10.Le Comité des droits de l’homme, agissant en vertu du paragraphe 4 de l’article 5 du Protocole facultatif se rapportant au Pacte international relatif aux droits civils et politiques, constate que les faits dont il est saisi font apparaître une violation par l’Ouzbékistan des droits garantis au paragraphe 1 de l’article 6, et à l’article 7, pris séparément et lu conjointement avec l’article 2, du Pacte à l’égard de M. Orif Eshonov, et de l’article 7 ainsi que de l’article 2, lu conjointement avec l’article 7, du Pacte à l’égard de l’auteur.

11.Conformément au paragraphe 3 a) de l’article 2 du Pacte, l’État partie est tenu d’assurer à l’auteur un recours effectif, sous la forme notamment d’une enquête impartiale sur les circonstances de la mort de son fils, de poursuites à l’encontre des responsables et d’une indemnisation appropriée. L’État partie est également tenu de veiller à ce que des violations analogues ne se reproduisent pas.

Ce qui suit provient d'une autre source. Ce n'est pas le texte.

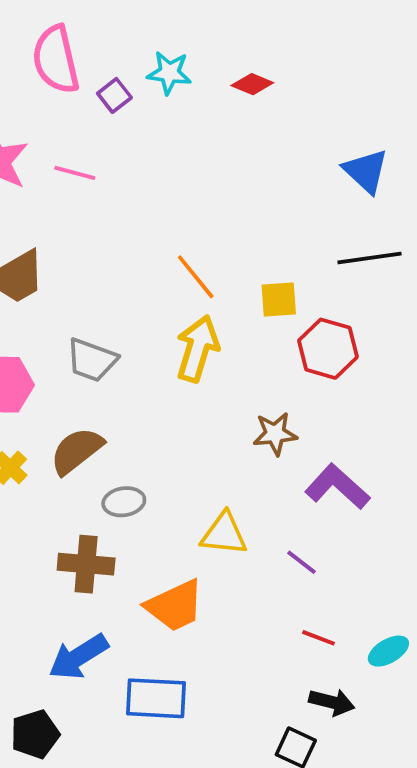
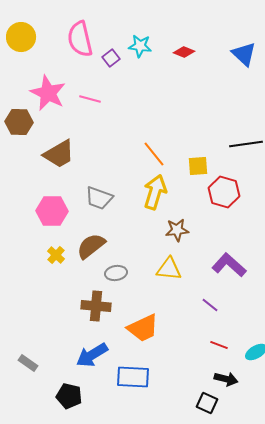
blue triangle: (366, 171) -> (244, 54), moved
brown star: (275, 434) -> (177, 230), moved
yellow triangle: (224, 534) -> (169, 269), moved
black pentagon: (35, 734) -> (69, 396), turned 30

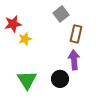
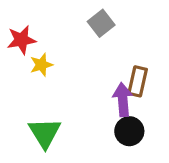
brown rectangle: (76, 34) -> (138, 81), moved
black circle: (60, 79) -> (129, 131), moved

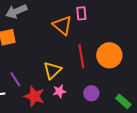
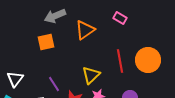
pink rectangle: (81, 13) -> (120, 18), turned -56
orange triangle: (62, 25) -> (85, 30), moved, turned 45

12.Étant donné qu’en adhérant au Protocole facultatif l’État partie a reconnu que le Comité avait compétence pour déterminer s’il y avait eu ou non violation du Pacte et que, conformément à l’article 2 du Pacte, il s’est engagé à garantir à tous les individus se trouvant sur son territoire et relevant de sa juridiction les droits reconnus dans le Pacte et à assurer un recours utile et exécutoire lorsqu’une violation a été établie, le Comité souhaite recevoir de l’État partie, dans un délai de cent quatre-vingts jours, des renseignements sur les mesures prises pour donner effet à ses constatations. L’État partie est également prié de rendre publiques les présentes constatations.

[Adopté en anglais (version originale), en espagnol et en français. Paraîtra ultérieurement en arabe, en chinois et en russe dans le rapport annuel du Comité à l’Assemblée générale.]